Больше двух часов они бежали, стараясь держаться самых темных уголков, и наконец увидели перед собой зияющий вход в тоннель, над аркой которого был начертан замысловатый рисунок, изображавший нимф, поверженных на колени и насилуемых сатирами, пристроившимися сзади. Рты нимф были перекошены, руки простерты вперед, как будто где-то там далеко, в темноте, их ждало избавление. Покоя хотелось и Бехайму, смертельно уставшему – не столько телом, сколько душой. Под наскальной картинкой были нацарапаны непристойные комментарии на немецком, французском и венгерском языках, там было много слов, которых он не знал. Он вдруг почувствовал необъяснимое желание остаться тут навсегда, стоять и переводить слово за словом, угадывая существительные по глаголам, и наоборот, и составляя из них похабную оду, безнравственную эпитафию.
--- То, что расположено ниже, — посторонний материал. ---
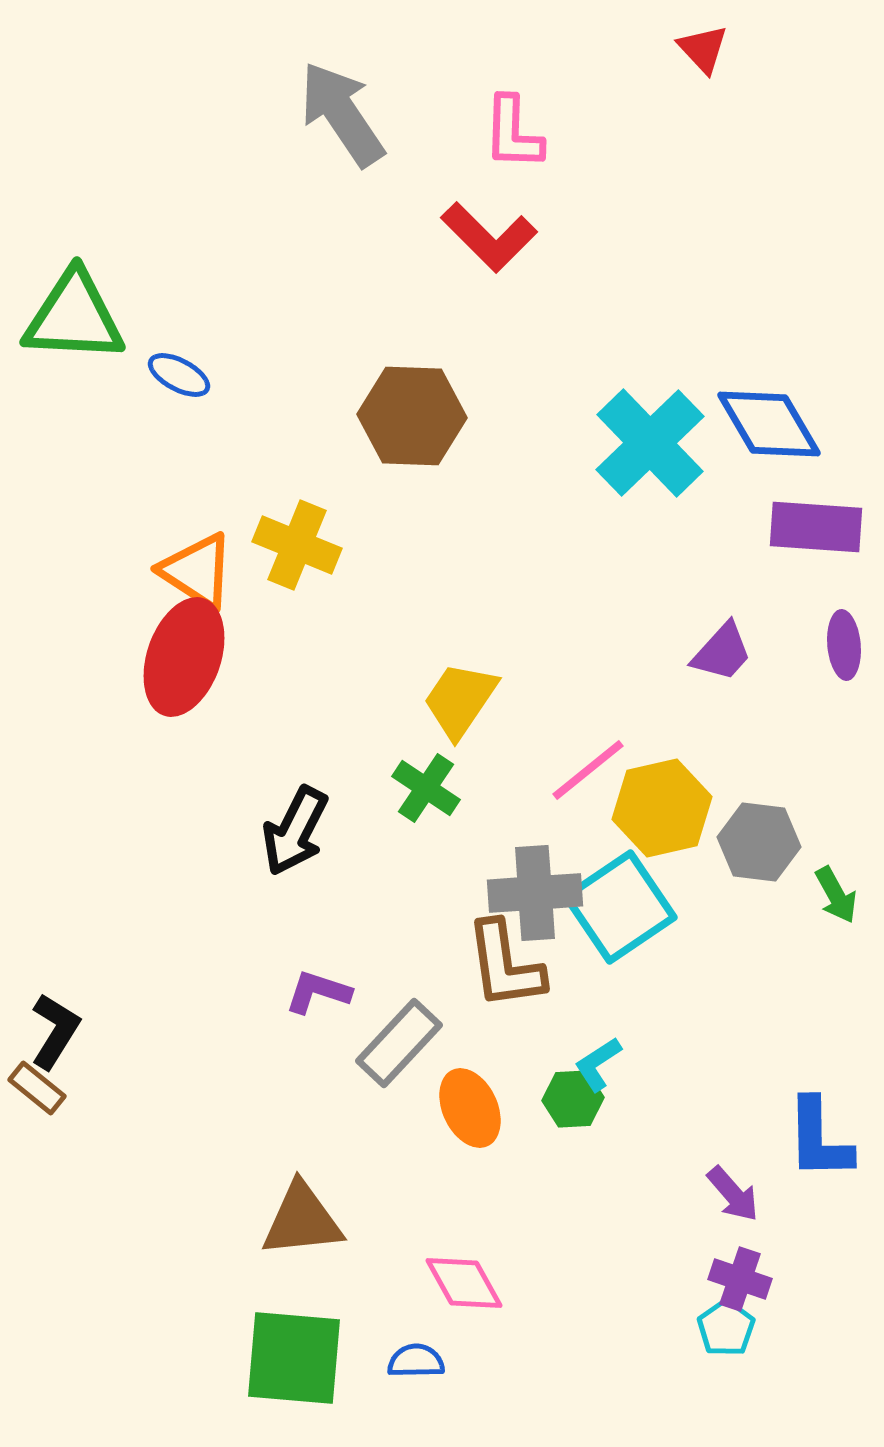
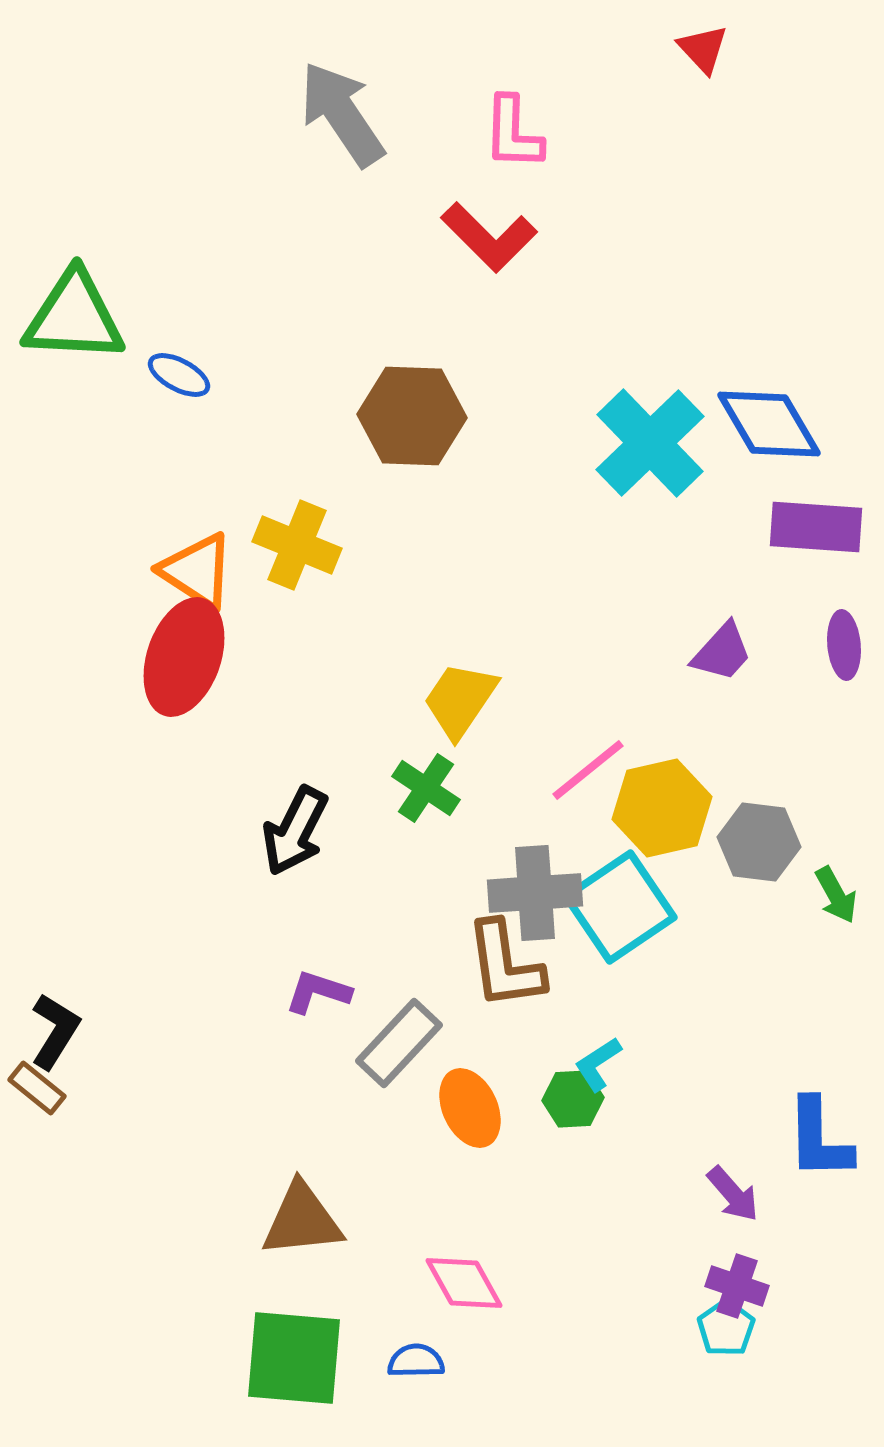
purple cross: moved 3 px left, 7 px down
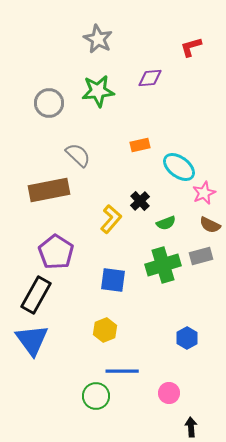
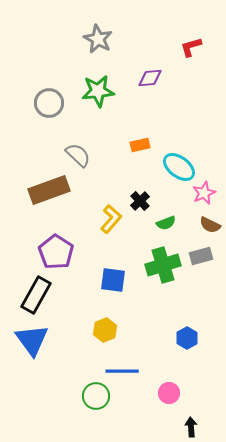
brown rectangle: rotated 9 degrees counterclockwise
Тишина висела тяжелой глыбой, пахло сыростью бессолнечных вод и склизкого камня. В нескольких шагах уже ничего не было видно, но он напряг слух, и откуда-то неподалеку до него донеслось биение сердец – где-нибудь метрах в пятнадцати спрятались двое смертных. Судя по запаху, мужчины, решил он. Это или слуги, авангард погони, или – что более вероятно – беглые, прежде состоявшие на службе у Семьи и отказавшиеся от надежды на вечную жизнь. От мысли, что и он стал одним из них, дрожащим от страха изгоем, он запылал стыдом и яростью, и от взгляда на Жизель, терпеливо трусящую бок о бок с ним, такую ранимую, с растрепавшимися волосами, в нем вспыхнуло негодование. Как мог он пойти на поводу у этого создания? Если бы он не сбежал, то смог бы убедить Патриарха, что пал жертвой обмана; он должен был остаться и потребовать очной ставки с Александрой.
И с Роландом Агенором.
Особенно с Агенором.
Рука старого злодея чувствовалась повсюду в этой гибельной для Бехайма истории. Не исключено, конечно, что он невиновен. По крайней мере в убийстве. Но в словах госпожи Долорес была своя правда: Агенор вполне мог использовать его, для того чтобы извлечь для себя выгоду из смерти Золотистой. То, что Бехайм принимал за отеческую заботу и благородные побуждения, могло просто-напросто прикрывать собой хитроумное коварство, и теперь он проклинал себя – как же он не понял, что изображаемый Агенором альтруизм не принадлежит к числу добродетелей, исповедуемых Семьей, что благодеяния тут редко бывают бескорыстными, что за личиной доброты всегда прячется жадность или какой-нибудь другой порок. Роль старца и книжника, веками копящего в своем уединении мудрость, несомненно, прикрывала алчность, не менее безудержную и бессовестную, чем у де Чегов.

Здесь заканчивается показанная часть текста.